*WHAT THE TASK ASKS*. Going through the data below, please show each line containing the string "miodu".

*GIVEN ENTRIES*.
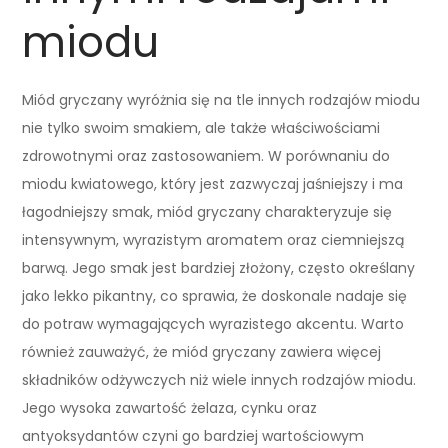
miodu
Miód gryczany wyróżnia się na tle innych rodzajów miodu
nie tylko swoim smakiem, ale także właściwościami
zdrowotnymi oraz zastosowaniem. W porównaniu do
miodu kwiatowego, który jest zazwyczaj jaśniejszy i ma
łagodniejszy smak, miód gryczany charakteryzuje się
intensywnym, wyrazistym aromatem oraz ciemniejszą
barwą. Jego smak jest bardziej złożony, często określany
jako lekko pikantny, co sprawia, że doskonale nadaje się
do potraw wymagających wyrazistego akcentu. Warto
również zauważyć, że miód gryczany zawiera więcej
składników odżywczych niż wiele innych rodzajów miodu.
Jego wysoka zawartość żelaza, cynku oraz
antyoksydantów czyni go bardziej wartościowym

*ANSWER TO THIS EXERCISE*.
miodu
Miód gryczany wyróżnia się na tle innych rodzajów miodu
miodu kwiatowego, który jest zazwyczaj jaśniejszy i ma
składników odżywczych niż wiele innych rodzajów miodu.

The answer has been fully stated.